RANGOON — An opinion poll by a US government-backed pro-democracy institute has found that members of the Burmese public largely believe their country is “heading in the right direction” three years after President Thein Sein undertook an ambitious reform program.
Eighty-eight percent of respondents indicated that they thought the country was on the right track, while 6 percent thought Burma was headed in the wrong direction, according to a poll of 3,000 people conducted by the International Republican Institute (IRI), a Washington-based organization that receives funding from the US government.
The IRI results seem to indicate that public sentiment runs counter to views voiced by opposition leader Aung San Suu Kyi, who last year criticized the government for providing “no tangible changes” in Burma, which was ruled for five decades by a military dictatorship that ceded power in 2011.
That military, condemned for decades by the West for a long history of human rights abuses perpetrated against its own people, scored higher in a favorability assessment than any other institution in Burma, according to the poll released late last week. Eighty-four percent of respondents said they viewed the military favorably or very favorably, beating out the ruling coalition (74%), the opposition (70%) and the courts (62%), among others.
Respondents said the country had made progress on democratization and women’s rights, but lost ground in dealing with ethnic and sectarian tensions. Fifty-seven percent of survey takers said ethnic violence in Burma had increased from a year ago.
The poll also shed light on where the public stands ahead of elections slated for next year that will largely pit the ruling Union Solidarity and Development Party (USDP) against Suu Kyi’s National League for Democracy (NLD).
Many anticipate that the opposition NLD will win big—an expectation based in part on the party’s trouncing of the USDP in 2012 by-elections—but the IRI poll indicated that on most governance matters, the USDP is considered the slightly more competent party. The USDP was seen as more capable of ending ethnic conflict, improving the economy, strengthening the nation and improving security. The country’s main opposition party was only viewed as more adept at improving education, by 41 percent of respondents compared with 37 percent for the USDP.
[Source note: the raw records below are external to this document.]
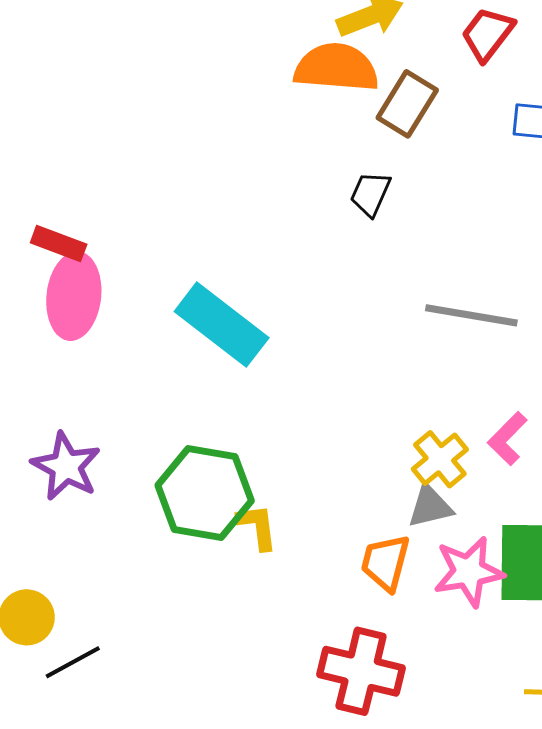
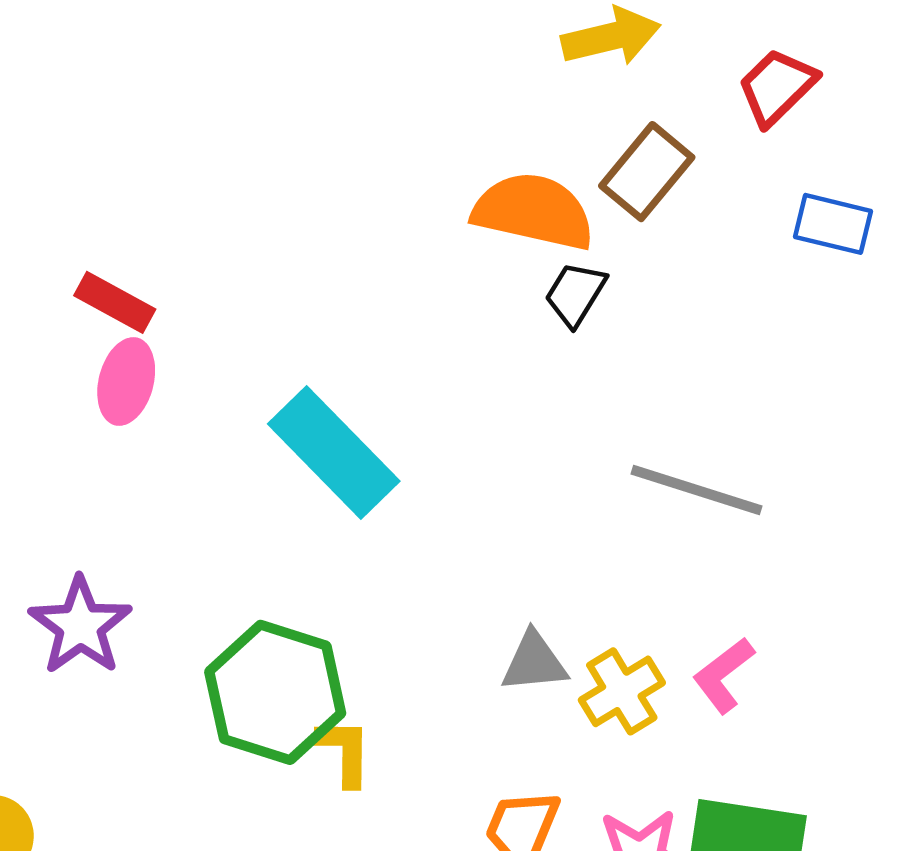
orange semicircle: (336, 68) -> (533, 211), moved
pink ellipse: (74, 296) -> (126, 381), size x0.7
gray triangle: (430, 506) -> (534, 662), moved

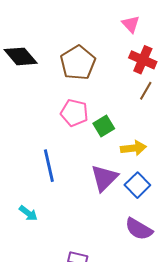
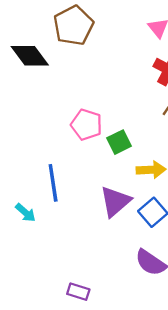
brown pentagon: (78, 63) -> (73, 26), moved
cyan arrow: (28, 213) -> (25, 213), moved

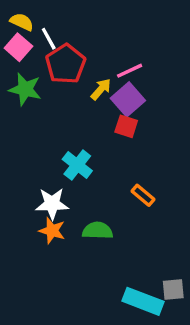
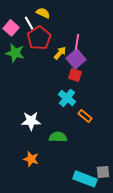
yellow semicircle: (22, 22) -> (43, 13), moved
pink line: (130, 71) -> (77, 42), turned -56
cyan cross: (77, 165) -> (67, 98), moved
orange star: (52, 231) -> (31, 159), moved

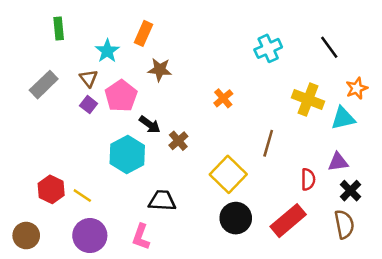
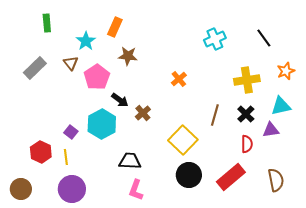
yellow cross: (308, 100) -> (247, 80), turned -30
purple square: (89, 105) -> (71, 132), moved
cyan triangle: (343, 118) -> (281, 106), moved
black cross: (350, 191) -> (246, 114), moved
yellow line: (82, 196) -> (66, 157), turned 49
pink L-shape: (141, 237) -> (136, 190), moved

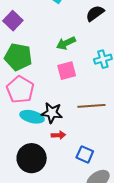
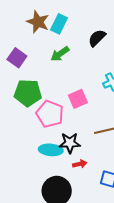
green arrow: (66, 43) -> (60, 54), moved
pink pentagon: (20, 90) -> (50, 114), moved

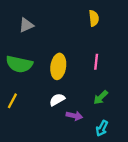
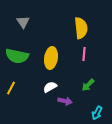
yellow semicircle: (94, 18) -> (81, 28), moved, size x1.5
gray triangle: (26, 25) -> (23, 22), turned -40
cyan arrow: (102, 128) -> (97, 113), moved

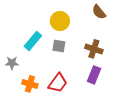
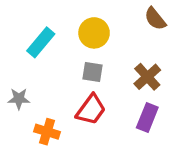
cyan rectangle: (33, 41) -> (41, 42), moved
brown cross: (94, 49) -> (147, 77), turned 30
red trapezoid: (58, 83) -> (91, 110), moved

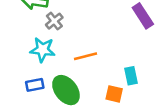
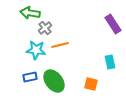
orange line: (86, 56) -> (60, 45), moved
cyan rectangle: (131, 76) -> (110, 62), moved

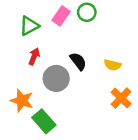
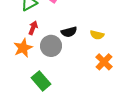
black semicircle: (78, 61) -> (69, 32), turned 112
orange star: (22, 101) -> (23, 48), moved, turned 30

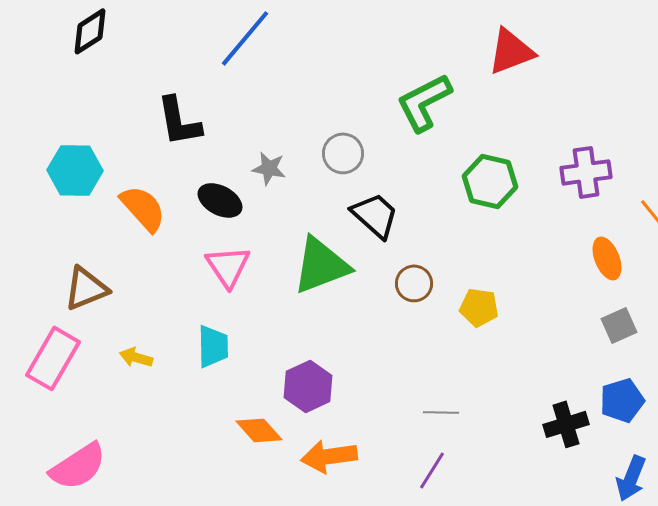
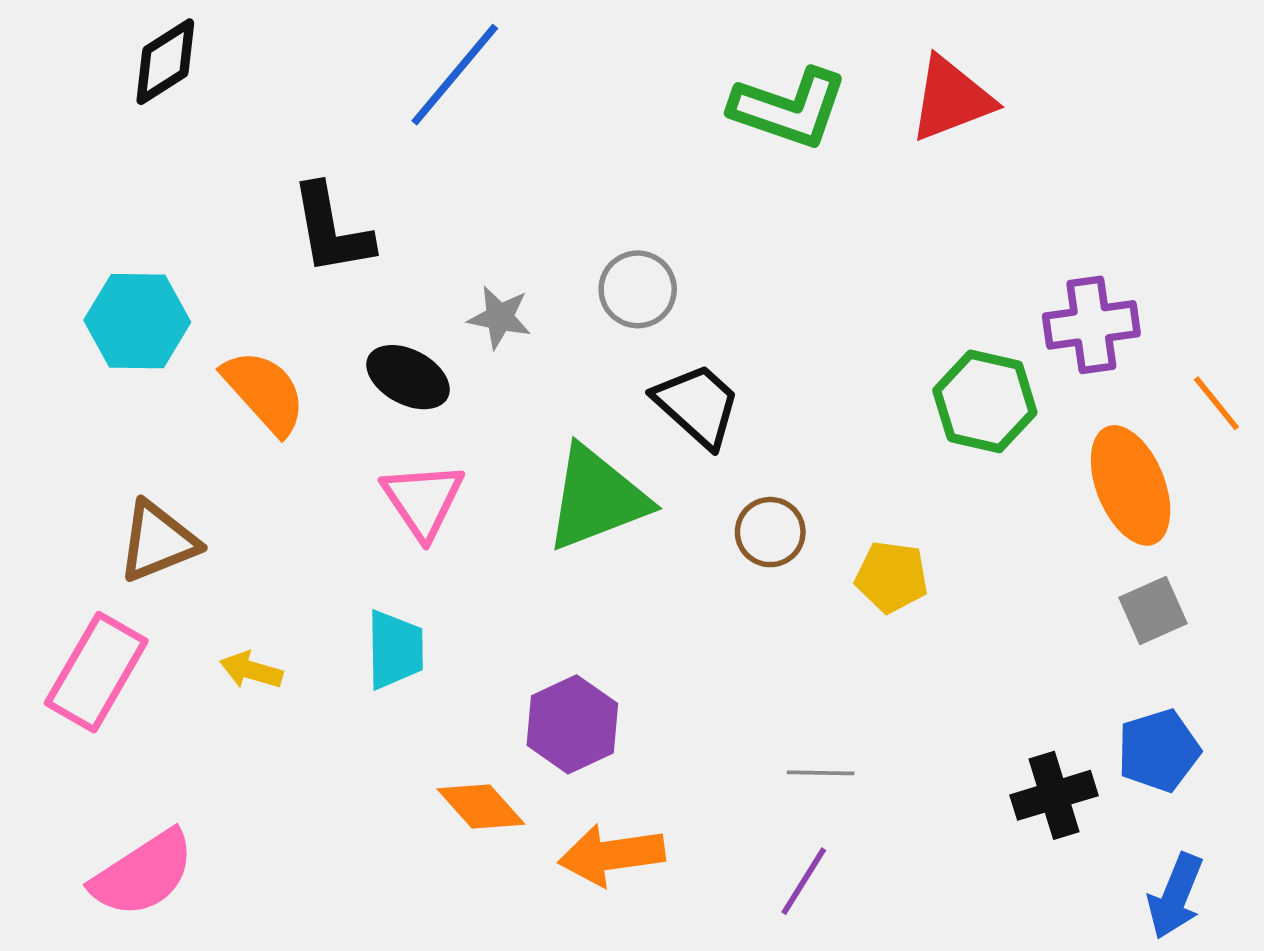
green L-shape: (424, 102) -> (789, 108), moved, turned -134
green hexagon: (490, 181) -> (985, 401), moved
orange ellipse: (607, 258) -> (1131, 485), size x1.5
The NLD fared better in questions related to which party was seen as representing the interests of women, poor people and democratic principles.
Regarding constitutional reform, which many democracy advocates both inside Burma and outside the country see as a critical litmus test for the reformist government, 64 percent of respondents said they supported a change to Article 59(f), a controversial provision that bars Suu Kyi from running for president because she married a foreigner and has two foreign passport-holding sons. Twenty-one percent said they opposed such a change.
As ethnic groups continue to call for a federal political system that devolves power to state and divisional governments, the survey finds that Burmese people on the whole are divided on the issue. Asked whether the country should decentralize its governance structure, 57 percent said they preferred a centralized system, while 35 percent supported more autonomy for states and divisions.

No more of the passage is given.